The International Law News is seeking high quality, original content that contributes value to legal professionals counseling their clients on matters that involve international law and cross-border transactional practice and representing their clients in the resolution of cross-border disputes. We are accepting contributions for any of the current focus areas recognized in the organizational structure of the ABA International Law Section:
- Contracts, Transportation, Energy & Environment
- Corporate and Supply Chain
- Cyber, Art and Technology
- Diversity and Inclusion
- Europe/Eurasia/Middle East/Africa
- Human Rights and Corporate Social Responsibility
- Legal Practice, Ethics and Delivery of Legal Services
- Trade, International Organizations and Regulatory Practice
The International Law News is interested in content that falls into several different categories. First, we are happy to consider short briefings, around 150 words, which provide readers with a quick insight on current events, such as a recent court decision, new legislation or an important policy announcement. Second, we welcome articles, around 750 – 1,000 words, which provide readers with practical analysis and advice that they can use in their practices. Finally, in appropriate cases, we will publish longer-form content that offers a deeper analysis of a particular topic and includes a modest amount of footnotes and references to other sources in order to provide readers with a full picture of the topic and ideas about how to incorporate the analysis into their work. Longer-form content should not be a small law review article, but does provide contributors with an opportunity to discuss more complex matters. Long-form content should not exceed 2,500 words unless an exception is approved in advance by the Editor-in-Chief.

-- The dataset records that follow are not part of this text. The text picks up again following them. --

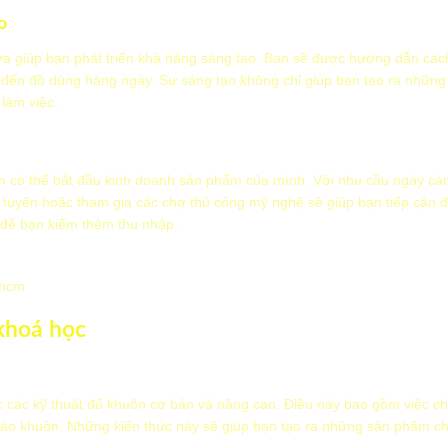
o
ựa
giúp bạn phát triển khả năng sáng tạo. Bạn sẽ được hướng dẫn cá
trí đến đồ dùng hàng ngày. Sự sáng tạo không chỉ giúp bạn tạo ra nhữ
 làm việc.
n có thể bắt đầu kinh doanh sản phẩm của mình. Với nhu cầu ngày c
c tuyến hoặc tham gia các chợ thủ công mỹ nghệ sẽ giúp bạn tiếp cận 
 để bạn kiếm thêm thu nhập.
phcm
khoá học
 các kỹ thuật đổ khuôn cơ bản và nâng cao. Điều này bao gồm việc ch
 vào khuôn. Những kiến thức này sẽ giúp bạn tạo ra những sản phẩm ch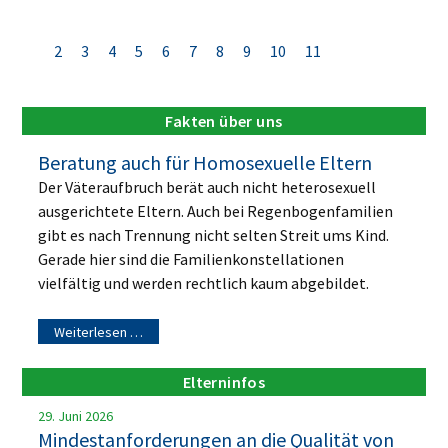
2
3
4
5
6
7
8
9
10
11
Fakten über uns
Beratung auch für Homosexuelle Eltern
Der Väteraufbruch berät auch nicht heterosexuell
ausgerichtete Eltern. Auch bei Regenbogenfamilien
gibt es nach Trennung nicht selten Streit ums Kind.
Gerade hier sind die Familienkonstellationen
vielfältig und werden rechtlich kaum abgebildet.
Weiterlesen …
Elterninfos
29. Juni 2026
Mindestanforderungen an die Qualität von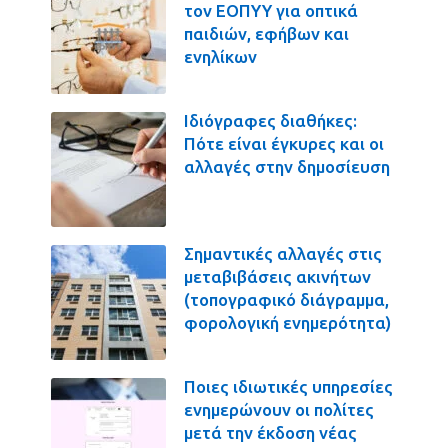
τον ΕΟΠΥΥ για οπτικά
παιδιών, εφήβων και
ενηλίκων
Ιδιόγραφες διαθήκες:
Πότε είναι έγκυρες και οι
αλλαγές στην δημοσίευση
Σημαντικές αλλαγές στις
μεταβιβάσεις ακινήτων
(τοπογραφικό διάγραμμα,
φορολογική ενημερότητα)
Ποιες ιδιωτικές υπηρεσίες
ενημερώνουν οι πολίτες
μετά την έκδοση νέας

The International Law News is scheduled to be published quarterly during the second week of January, April, July and October, although consideration is being given to publishing more frequently depending on demand and the development of a reliable pipeline of contributors. In that regard, we are open to ideas for regular contributions on a particular topic that can run in each issue. A submitted piece could take anywhere from a few days to a few months to move from submission to publication, depending on the nearest publication date, available peer reviews, length of piece, and editorial calendar, though it’s best to plan for about a month’s turn-around time. Contributors are strongly urged to provide us with at least one month to review and edit a submission (e.g., submissions for the April issue should be delivered by the end of February); however, we also welcome communications letting us know that a submission will be made so that we can plan our editorial calendar.
Content should be submitted to Alan Gutterman, the current Editor-in-Chief of the International Law News, at email@example.com. Please submit your article as an MS Word file or an RTF file, via an e-mail attachment. At this time, Alan will review the submissions and determine, at his sole discretion, when they are accepted and what editorial changes might be appropriate. Eventually we will form an Editorial Board to assist in those activities and we welcome volunteers who would be interested in actively editing content to conform it to our guidelines. Among the factors that will be considered when submissions are reviewed are relevance, value, originality, timeliness, accuracy of law, quality and consistency with our guidelines. We present a variety of topics to readers, and so submissions may be rejected because of overlap with others already accepted. While we do not reprint republished articles, we are willing to work with contributors to re-purpose client alerts. A submission does not guarantee the piece will be published. Please note that because of deadline pressures, you may not see the final digital version until the submission is published.
All submissions should conform to the following guidelines:
- Our standard reference books are Webster's Collegiate Dictionary (for spelling and hyphenation); The Chicago Manual of Style (for all style, punctuation, and capitalization matters in written text as well as general rules of book making); A Uniform System of Citation (the Blue Book--for citation forms in endnotes) and The Elements of Style (by Strunk and White). Note that Blue Book rules apply only to citations.
- Always use endnotes (as few as possible) and do not bury information in the endnotes (endnotes should consist almost exclusively of citations). Minimize spot citations; in other words, Id. is not that important.
- Include two or three biographical sentences for each author.
In the event that a submission does not comply with the guidelines, it will be returned to the author for review and correction.
When making a submission for an article or long-form content, please provide a short summary (two sentences). In addition, all submissions should be accompanied by a short biographical statement, two or three sentences, that will be published along with the submission.
If a submission is accepted for publication, authors are expected to sign a publication agreement granting the ABA the right of first publication (a submission cannot be published unless and until such an agreement is signed).